Ele se calou e me deu um selinho demorado.
- Somos muito melhores que eles. - completei.
- Você eu não sei, mas eu te garanto que sou uma pessoa bem melhor quando estou com você. - ele falou rindo.
- Bobo! Eu também.
- Corta esse clima pesado colocando alguma música aí pra gente.
Estiquei o braço, liguei o rádio e sintonizei numa rádio qualquer. Cássia Eller cantava:
“Vamos pedir piedade
Senhor, piedade
Pra essa gente careta e covarde
Vamos pedir piedade
Senhor, piedade
Lhes dê grandeza e um pouco de coragem.
(...)”
(Blues da piedade – Cazuza)
Felipe riu divertido com a coincidência entre nosso assunto e a letra da música.
- Parece combinado!
- São os deuses da música conspirando ao nosso favor! - falei rindo também.

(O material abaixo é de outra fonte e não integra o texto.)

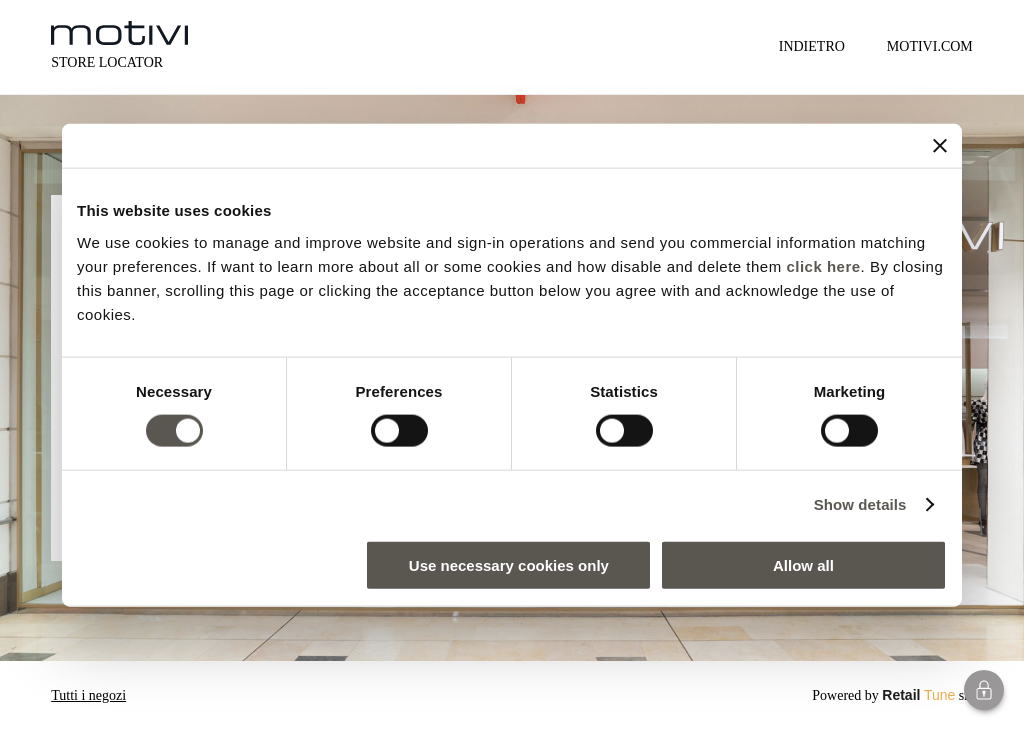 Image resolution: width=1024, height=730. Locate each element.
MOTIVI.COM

Ele era muito fofo!
Ainda rindo, ele veio para cima de mim e me deu um beijo carinhosoFelipe passou um tempo comigo e foi embora no meio da tarde alegando que tinha que acertar alguns documentos em relação à sua herança.
Fazia tempo que não conversava com Zeca e como sabia que suas aulas ainda não haviam começado, telefonei para ele. Convidei-o para vir até a minha casa, mas ele pareceu relutante. Entranhei, mas não desisti, o vencendo pelo cansaço.